Professor Lorne Dawson from Waterloo University described the internet as presiding over a quiet revolution in religious sensibilities”. The trouble is that this revolution carries in its wake not just cyber confessions, Muslim avatars, and a virtual hajj for non-Muslims to Mecca, but the self-made, self-awareness of a Terry Jones, promoting burning of a Qur’an, instantly transmitted around a world prepared to believe anything. Or you can have Ayman-wa-Zawahiri in your bedroom explaining at great length how my 6-month old granddaughter in Oregon is a legitimate target for violence in the name of God.

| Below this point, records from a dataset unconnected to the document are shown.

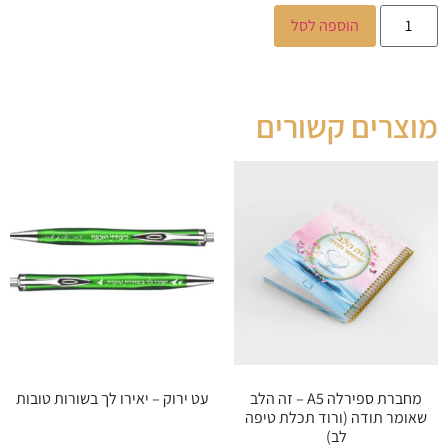
הוספה לסל
מוצרים קשורים
מחברת ספירלה A5 – זה הלב
עט ירוק – יאירו לך בשורות טובות
שאומר תודה (ורוד תכלת טיפה
לב)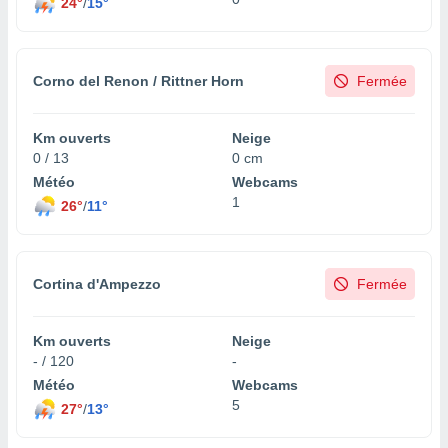
24°
/
15°
Corno del Renon / Rittner Horn
Fermée
Km ouverts
Neige
0 / 13
0 cm
Météo
Webcams
1
26°
/
11°
Cortina d'Ampezzo
Fermée
Km ouverts
Neige
- / 120
-
Météo
Webcams
5
27°
/
13°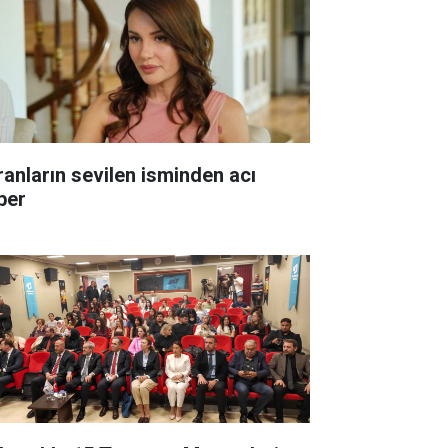
ranların sevilen isminden acı
ber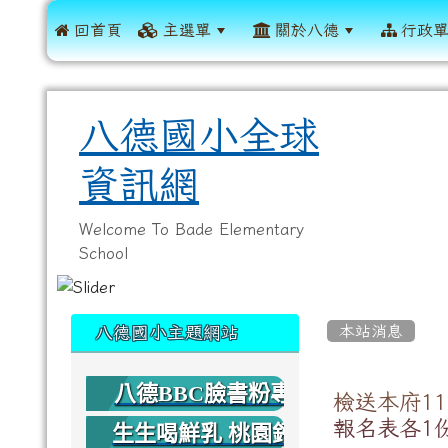
 回首頁
主選單
關於八德
行政
八德國小全球
資訊網
Welcome To Bade Elementary
School
:::
:::
本站消息
八德國小主題網站
八德BBC臉書粉專
檢送本府1
報名表各1
生生喝鮮乳 桃園鈣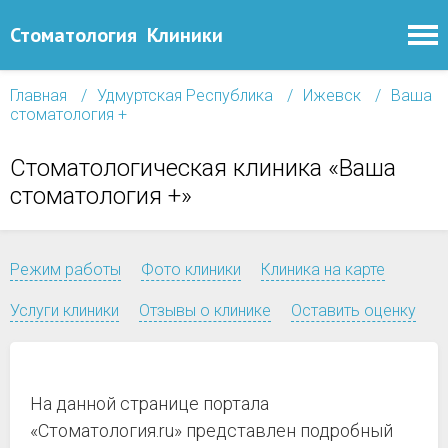
Стоматология
Клиники
Главная
Удмуртская Республика
Ижевск
Ваша
стоматология +
Стоматологическая клиника «Ваша
стоматология +»
Режим работы
Фото клиники
Клиника на карте
Услуги клиники
Отзывы о клинике
Оставить оценку
На данной странице портала
«Стоматология.ru» представлен подробный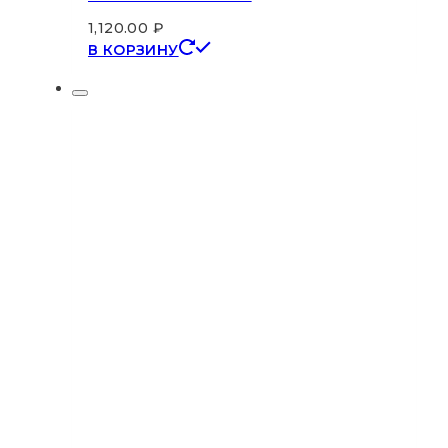
1,120.00
₽
В КОРЗИНУ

As the American Ambassador to the Vatican, Miguel Diaz, underlined, the internet is a tool for human agency. But it is a tool with a powerful potential to undermine, manipulate and captivate young, impressionable minds wanting belonging, sometimes seeking utopian dreams, more often just playing.

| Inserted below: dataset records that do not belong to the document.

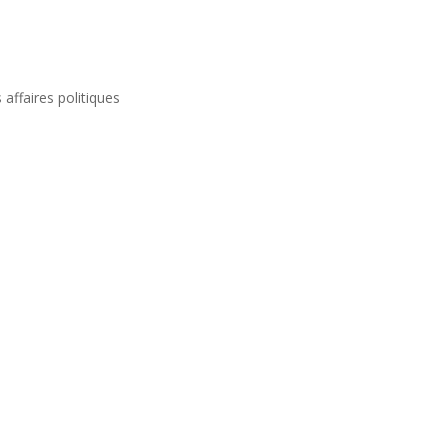
 affaires politiques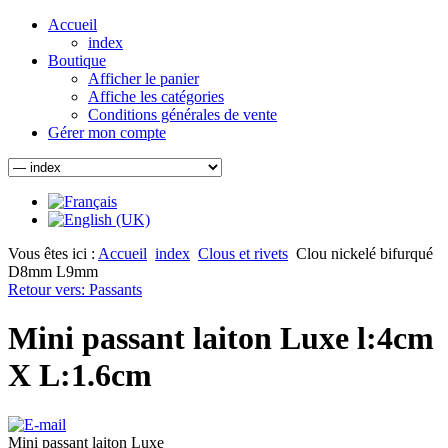
Accueil
index
Boutique
Afficher le panier
Affiche les catégories
Conditions générales de vente
Gérer mon compte
Vous êtes ici :
Accueil
index
Clous et rivets
Clou nickelé bifurqué
D8mm L9mm
Retour vers: Passants
Mini passant laiton Luxe l:4cm
X L:1.6cm
Mini passant laiton Luxe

The real take-away from this conference is that getting the interfaith message into the internet, the invitation to dialogue particularly for youth, is absolutely essential. Miguel Diaz spoke of the American dream E Pluribus Unum as the religious task at hand. A small Faith Foundation has more modest goals. As Lord Harries has described it: dialogue “has to improve the quality of our disagreements” and as Nick Adams called for, we need to foster partnerships of difference”. And the internet has a big role to play in both.
By Ian Linden
Director of Policy, Tony Blair Faith Foundation.